Word for word, set down every line of the entries below from the line with "tensioner will not impact vehicle" to the line with "performance. It would cause the serpentine", including both, and no other line.
─── Entries shown ───
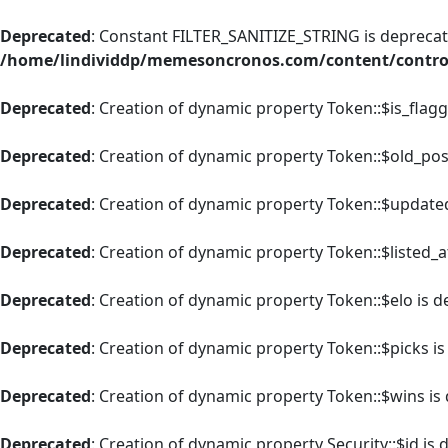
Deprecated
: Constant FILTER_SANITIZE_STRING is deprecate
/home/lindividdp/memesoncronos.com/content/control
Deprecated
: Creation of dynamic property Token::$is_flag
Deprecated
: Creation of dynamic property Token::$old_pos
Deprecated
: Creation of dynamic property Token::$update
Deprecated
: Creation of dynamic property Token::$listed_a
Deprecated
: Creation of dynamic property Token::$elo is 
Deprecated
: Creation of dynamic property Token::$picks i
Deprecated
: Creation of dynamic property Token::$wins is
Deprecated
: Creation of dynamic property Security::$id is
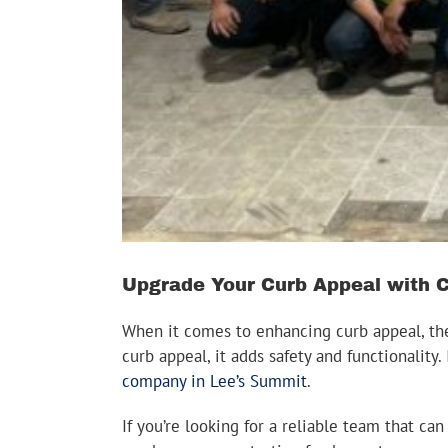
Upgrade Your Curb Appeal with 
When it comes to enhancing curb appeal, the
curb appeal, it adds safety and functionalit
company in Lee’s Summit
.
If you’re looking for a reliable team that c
───
─── Entries shown ───
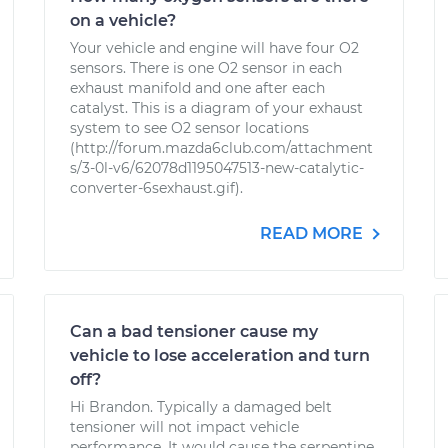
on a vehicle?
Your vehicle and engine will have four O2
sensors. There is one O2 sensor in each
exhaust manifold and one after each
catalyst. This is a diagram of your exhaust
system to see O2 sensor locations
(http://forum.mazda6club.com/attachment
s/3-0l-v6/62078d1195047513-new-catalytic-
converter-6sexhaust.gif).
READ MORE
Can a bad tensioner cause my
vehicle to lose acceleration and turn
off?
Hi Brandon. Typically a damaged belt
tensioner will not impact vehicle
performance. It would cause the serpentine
───
─── Entries shown ───
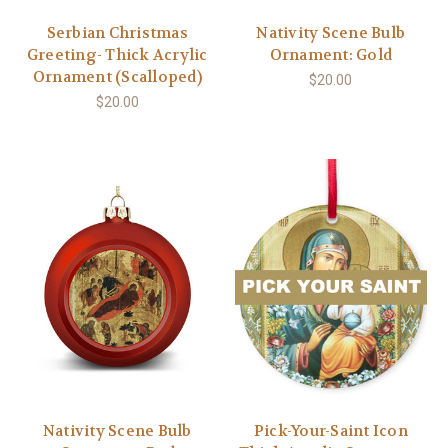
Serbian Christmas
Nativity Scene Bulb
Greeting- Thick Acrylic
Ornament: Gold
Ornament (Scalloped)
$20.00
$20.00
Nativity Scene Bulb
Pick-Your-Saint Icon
───
### Output of the exercise
tensioner will not impact vehicle
performance. It would cause the serpentine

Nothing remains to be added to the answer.